HOW TO COMPLETE THIS TASK:
Check each line of the data for "Salmon" and select those that have it.

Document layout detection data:
▼

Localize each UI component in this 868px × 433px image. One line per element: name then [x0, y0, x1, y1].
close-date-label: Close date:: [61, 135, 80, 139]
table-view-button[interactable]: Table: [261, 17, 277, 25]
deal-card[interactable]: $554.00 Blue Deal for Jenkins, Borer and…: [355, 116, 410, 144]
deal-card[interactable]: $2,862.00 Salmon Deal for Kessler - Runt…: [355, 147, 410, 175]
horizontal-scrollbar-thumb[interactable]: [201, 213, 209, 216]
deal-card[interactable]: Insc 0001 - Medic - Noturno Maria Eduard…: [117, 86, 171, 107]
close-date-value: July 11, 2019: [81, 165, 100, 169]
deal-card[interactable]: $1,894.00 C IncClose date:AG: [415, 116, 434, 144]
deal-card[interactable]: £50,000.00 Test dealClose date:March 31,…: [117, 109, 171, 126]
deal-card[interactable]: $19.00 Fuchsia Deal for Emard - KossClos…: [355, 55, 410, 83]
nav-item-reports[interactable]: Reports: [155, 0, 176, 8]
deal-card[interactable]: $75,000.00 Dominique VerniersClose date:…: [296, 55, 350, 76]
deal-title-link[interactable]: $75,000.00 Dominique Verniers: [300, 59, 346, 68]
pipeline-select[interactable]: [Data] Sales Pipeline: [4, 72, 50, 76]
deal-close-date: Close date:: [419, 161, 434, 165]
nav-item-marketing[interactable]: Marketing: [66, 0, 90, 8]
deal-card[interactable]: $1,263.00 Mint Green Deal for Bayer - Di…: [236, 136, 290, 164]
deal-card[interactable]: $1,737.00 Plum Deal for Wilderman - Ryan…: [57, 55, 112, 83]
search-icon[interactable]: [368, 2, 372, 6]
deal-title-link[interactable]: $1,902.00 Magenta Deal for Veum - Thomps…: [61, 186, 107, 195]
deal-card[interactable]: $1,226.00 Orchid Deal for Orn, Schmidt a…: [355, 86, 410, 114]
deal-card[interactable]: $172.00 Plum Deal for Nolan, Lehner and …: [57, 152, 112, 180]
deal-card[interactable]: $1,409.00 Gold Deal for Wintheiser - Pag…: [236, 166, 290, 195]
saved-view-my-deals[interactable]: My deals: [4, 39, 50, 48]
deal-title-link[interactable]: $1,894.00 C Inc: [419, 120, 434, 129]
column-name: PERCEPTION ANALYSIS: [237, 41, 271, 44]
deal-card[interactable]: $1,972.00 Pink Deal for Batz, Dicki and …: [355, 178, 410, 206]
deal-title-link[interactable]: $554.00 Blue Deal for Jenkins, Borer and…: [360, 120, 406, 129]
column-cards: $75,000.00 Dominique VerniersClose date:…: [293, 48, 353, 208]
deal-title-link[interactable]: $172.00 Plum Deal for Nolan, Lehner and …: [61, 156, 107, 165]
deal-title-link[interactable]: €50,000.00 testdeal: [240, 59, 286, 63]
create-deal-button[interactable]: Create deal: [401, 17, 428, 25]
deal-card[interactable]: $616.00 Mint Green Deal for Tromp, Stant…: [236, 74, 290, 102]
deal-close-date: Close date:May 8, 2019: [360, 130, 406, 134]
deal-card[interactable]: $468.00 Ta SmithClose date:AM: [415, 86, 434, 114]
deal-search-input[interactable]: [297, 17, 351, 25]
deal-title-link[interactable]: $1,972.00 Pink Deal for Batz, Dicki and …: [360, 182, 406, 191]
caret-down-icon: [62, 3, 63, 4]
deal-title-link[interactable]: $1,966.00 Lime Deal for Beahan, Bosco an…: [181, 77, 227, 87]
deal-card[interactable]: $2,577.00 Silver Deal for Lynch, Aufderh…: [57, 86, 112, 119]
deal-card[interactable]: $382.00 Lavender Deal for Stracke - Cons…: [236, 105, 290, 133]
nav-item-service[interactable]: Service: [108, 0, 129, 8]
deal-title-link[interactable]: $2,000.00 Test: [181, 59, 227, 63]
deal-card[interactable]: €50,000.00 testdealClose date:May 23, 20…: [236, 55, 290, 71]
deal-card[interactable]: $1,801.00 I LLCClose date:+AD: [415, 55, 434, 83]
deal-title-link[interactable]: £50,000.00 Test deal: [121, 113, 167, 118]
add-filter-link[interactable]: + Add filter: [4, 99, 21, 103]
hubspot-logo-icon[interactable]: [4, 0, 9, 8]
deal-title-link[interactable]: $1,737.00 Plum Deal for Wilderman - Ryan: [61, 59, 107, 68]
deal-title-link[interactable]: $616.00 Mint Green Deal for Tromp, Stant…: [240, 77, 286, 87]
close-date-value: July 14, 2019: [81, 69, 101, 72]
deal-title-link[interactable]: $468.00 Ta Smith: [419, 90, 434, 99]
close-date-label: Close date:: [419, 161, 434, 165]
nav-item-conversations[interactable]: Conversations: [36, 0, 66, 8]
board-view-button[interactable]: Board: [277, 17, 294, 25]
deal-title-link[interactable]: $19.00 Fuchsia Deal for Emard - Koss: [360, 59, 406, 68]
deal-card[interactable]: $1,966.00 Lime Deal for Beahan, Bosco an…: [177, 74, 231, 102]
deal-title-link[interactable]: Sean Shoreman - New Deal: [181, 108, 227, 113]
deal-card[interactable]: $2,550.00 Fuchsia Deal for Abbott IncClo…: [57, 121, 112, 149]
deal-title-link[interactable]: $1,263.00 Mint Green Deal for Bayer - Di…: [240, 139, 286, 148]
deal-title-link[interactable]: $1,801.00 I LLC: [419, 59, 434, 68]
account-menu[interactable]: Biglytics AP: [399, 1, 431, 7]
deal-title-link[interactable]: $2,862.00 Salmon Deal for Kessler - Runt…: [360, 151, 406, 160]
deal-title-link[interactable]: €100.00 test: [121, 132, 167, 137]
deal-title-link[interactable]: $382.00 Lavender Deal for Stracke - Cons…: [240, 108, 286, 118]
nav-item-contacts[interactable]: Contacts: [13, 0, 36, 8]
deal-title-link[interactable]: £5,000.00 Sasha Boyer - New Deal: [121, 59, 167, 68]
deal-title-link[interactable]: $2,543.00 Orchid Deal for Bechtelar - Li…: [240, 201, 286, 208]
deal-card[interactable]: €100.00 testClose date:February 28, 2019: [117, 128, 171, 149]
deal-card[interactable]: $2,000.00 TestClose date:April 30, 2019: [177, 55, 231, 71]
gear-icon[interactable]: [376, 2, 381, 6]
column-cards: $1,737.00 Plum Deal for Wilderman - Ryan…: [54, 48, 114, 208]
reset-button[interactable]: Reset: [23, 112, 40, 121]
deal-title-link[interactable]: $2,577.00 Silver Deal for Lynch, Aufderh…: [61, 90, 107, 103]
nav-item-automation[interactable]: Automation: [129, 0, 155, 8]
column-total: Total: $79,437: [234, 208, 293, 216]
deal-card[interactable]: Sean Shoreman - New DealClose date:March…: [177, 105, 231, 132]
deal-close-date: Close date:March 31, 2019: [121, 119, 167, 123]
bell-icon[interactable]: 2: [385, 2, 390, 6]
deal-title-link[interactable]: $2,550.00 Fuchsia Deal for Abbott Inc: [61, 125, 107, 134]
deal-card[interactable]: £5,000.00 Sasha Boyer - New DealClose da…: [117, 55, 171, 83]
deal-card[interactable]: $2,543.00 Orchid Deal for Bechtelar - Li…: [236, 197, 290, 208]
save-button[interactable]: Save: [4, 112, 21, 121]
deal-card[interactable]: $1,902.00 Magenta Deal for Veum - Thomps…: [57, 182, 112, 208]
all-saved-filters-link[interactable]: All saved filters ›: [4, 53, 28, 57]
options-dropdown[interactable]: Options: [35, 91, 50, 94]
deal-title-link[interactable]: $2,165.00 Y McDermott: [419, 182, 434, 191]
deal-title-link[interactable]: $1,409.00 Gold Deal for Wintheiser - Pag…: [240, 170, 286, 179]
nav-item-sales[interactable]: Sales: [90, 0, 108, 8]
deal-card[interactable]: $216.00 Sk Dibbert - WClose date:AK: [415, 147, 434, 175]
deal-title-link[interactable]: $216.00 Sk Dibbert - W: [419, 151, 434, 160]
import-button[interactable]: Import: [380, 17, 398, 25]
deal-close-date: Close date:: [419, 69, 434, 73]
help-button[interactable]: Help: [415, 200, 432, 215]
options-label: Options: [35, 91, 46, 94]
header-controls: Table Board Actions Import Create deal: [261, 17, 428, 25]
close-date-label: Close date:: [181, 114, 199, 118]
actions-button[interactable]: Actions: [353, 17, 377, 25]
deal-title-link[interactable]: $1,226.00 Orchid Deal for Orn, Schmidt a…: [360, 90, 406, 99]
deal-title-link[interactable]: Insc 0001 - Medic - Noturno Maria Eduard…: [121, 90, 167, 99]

▲

WRITTEN ANSWER:
deal-card[interactable]: $2,862.00 Salmon Deal for Kessler - Runt…: [355, 147, 410, 175]
deal-title-link[interactable]: $2,862.00 Salmon Deal for Kessler - Runt…: [360, 151, 406, 160]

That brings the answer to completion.